[R] Population abundance, change point

Gavin Simpson gavin.simpson at ucl.ac.uk
Wed Nov 24 23:49:46 CET 2010


On Wed, 2010-11-24 at 13:00 -0500, Jonathan P Daily wrote:
> I understand that smoothing splines produce continuous models, however the 
> end product of SiZer is not a single model that is then used in any 
> predictive manner. Rather, the end product is a map of potential 
> changepoint locations along a gradient. Are you suggesting that SiZer 
> would not find a changepoint at the Aswan Dam?

No, not at all. What I am arguing is that SiZer will find a series of
models of diminishing bandwidth that detects change points that are
smoothly varying between states either side of the change point. In fact
SiZer is fitting a series of smoothly varying models and showing you
where the derivatives of those smoothly varying functions are
significantly different from 0.

require(SiZer)
mod <- SiZer(time(Nile), Nile, x.grid = 40) ## slowish

All those models show us that something changed around 1900, but the
nature of that change is one that is smoothly varying.
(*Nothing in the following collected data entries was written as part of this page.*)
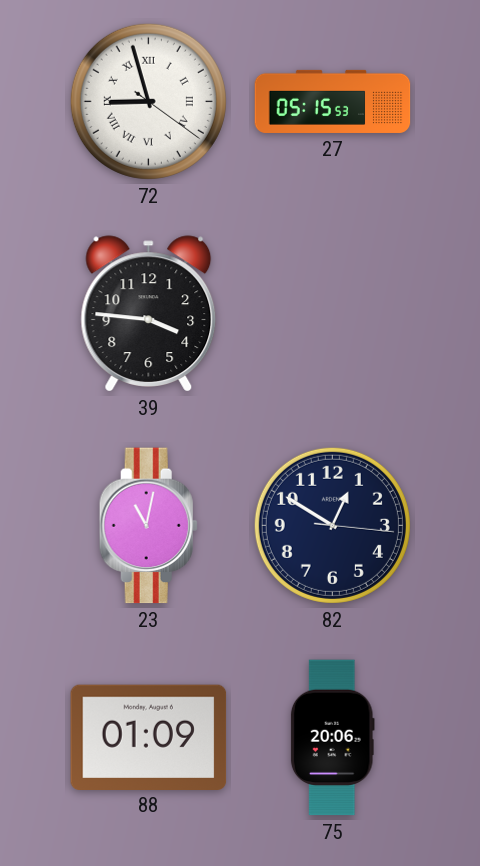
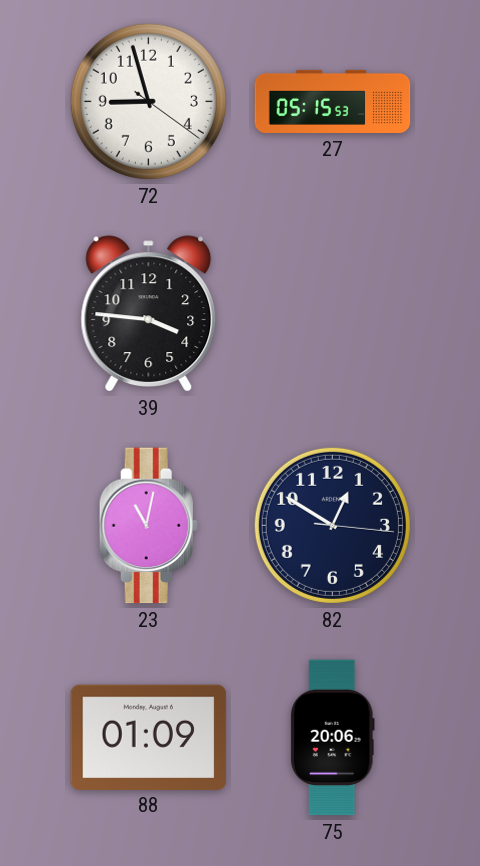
72 numerals: Roman -> Arabic
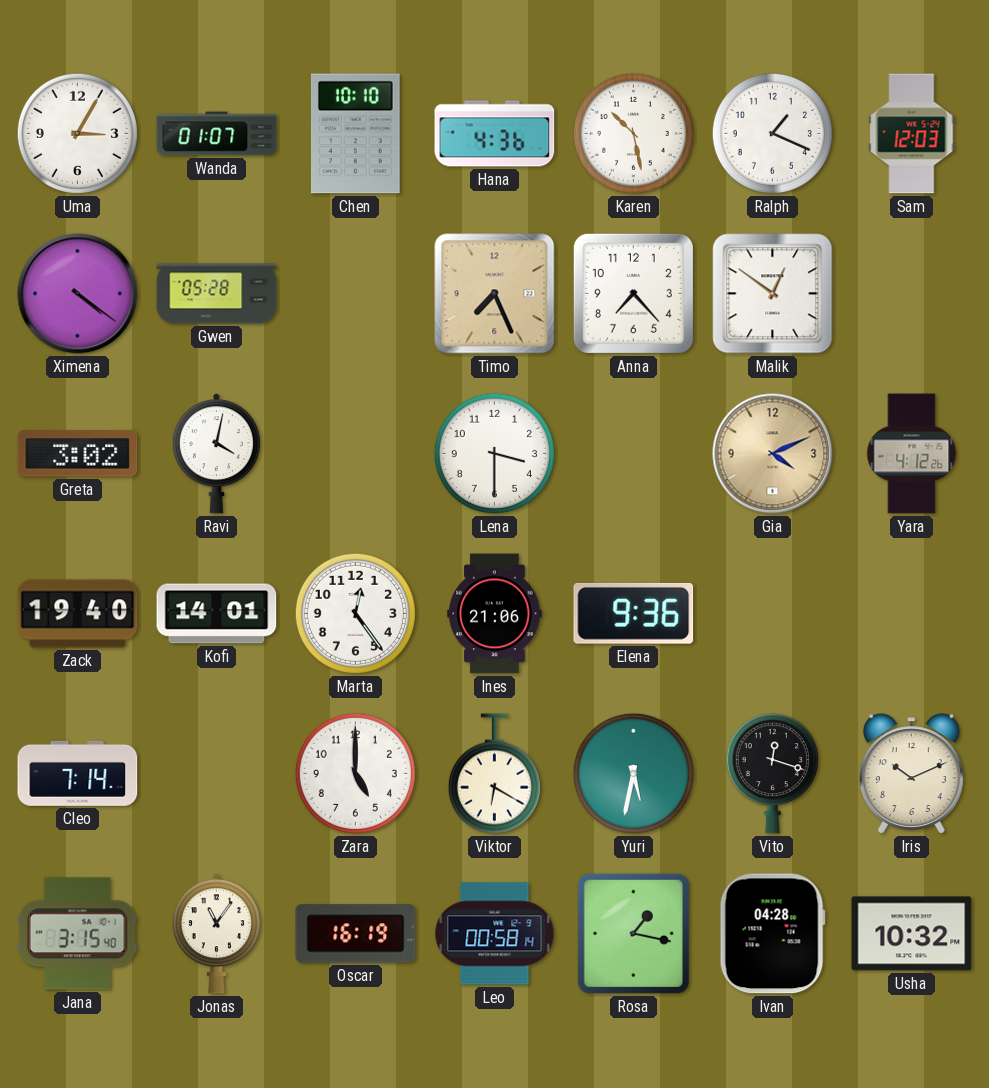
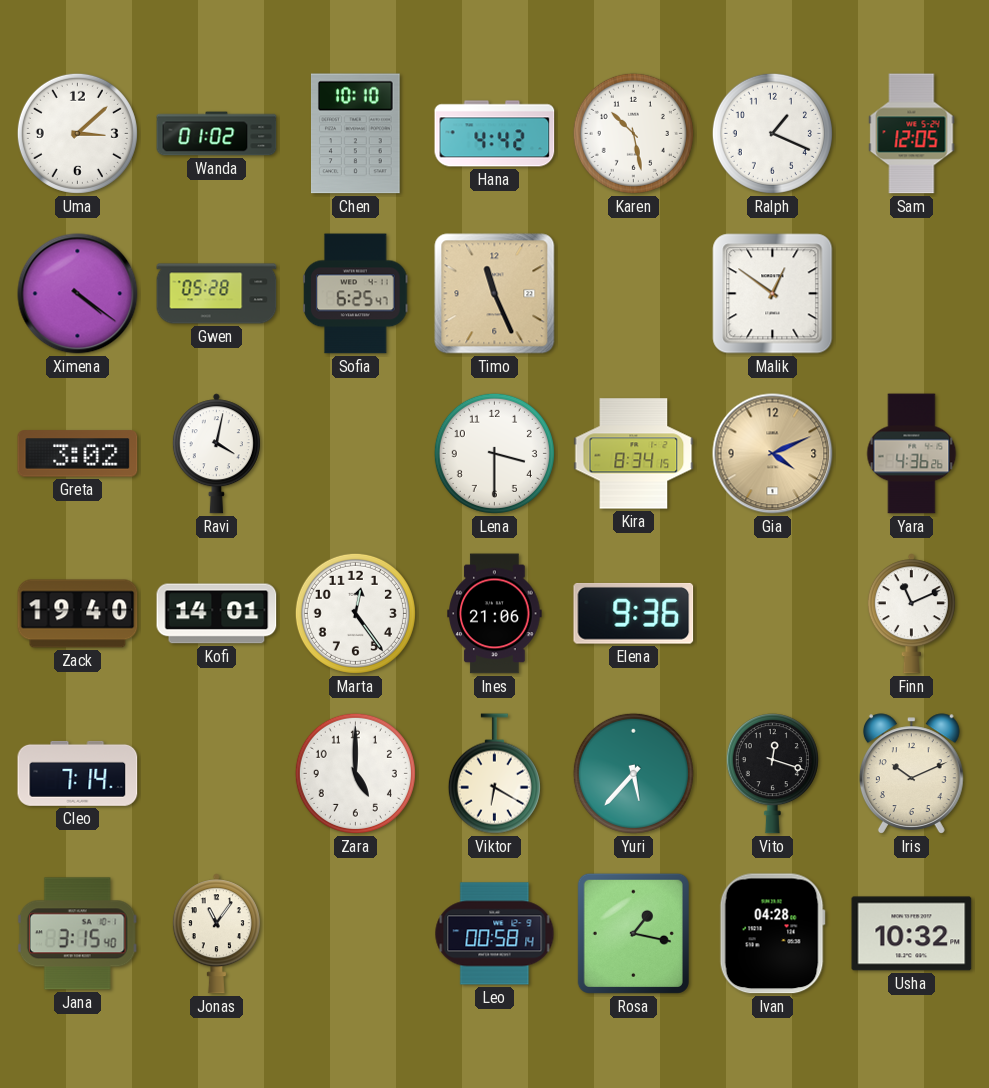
Uma: 3:05 -> 3:08
Wanda: 01:07 -> 01:02
Hana: 4:36 -> 4:42
Sam: 12:03 -> 12:05
Sofia: none -> 6:25
Timo: 7:26 -> 11:26
Anna: 7:23 -> none
Kira: none -> 8:34
Yara: 4:12 -> 4:36
Finn: none -> 11:11
Yuri: 5:32 -> 5:37
Oscar: 16:19 -> none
My point is that SiZer posits a particular form for the nature of the
change - smoothly varying. If all you use is SiZer then these are the
sorts of changes you will find. Did the flow at Aswan change smoothly
over a period of many years? If all you used was SiZer, then you'd
conclude it did. It might look something like:

mod2 <- smooth.spline(time(Nile), Nile, df = 10)
pred <- predict(mod2, x = seq(min(time(Nile)), max(time(Nile)),
                length = 200))
plot(Nile)
lines(pred, col = "red", lwd = 2)

But if we used a different change point detection routine that focussed
on a discontinuity, then that is the sort of change point we would
detect. Here is a tree version, for example:

require(rpart)
mod3 <- rpart(Nile ~ time(Nile))
## 1898 change point
plot(Nile)
lines(pred, col = "red", lwd = 2)
before <- mean(Nile[time(Nile) < 1898])
after <- mean(Nile[time(Nile) >= 1898])
lines(1871:1897, y = rep(before, 27), col = "blue", lwd = 2)
lines(1898:1970, y = rep(after, 73), col = "blue", lwd = 2)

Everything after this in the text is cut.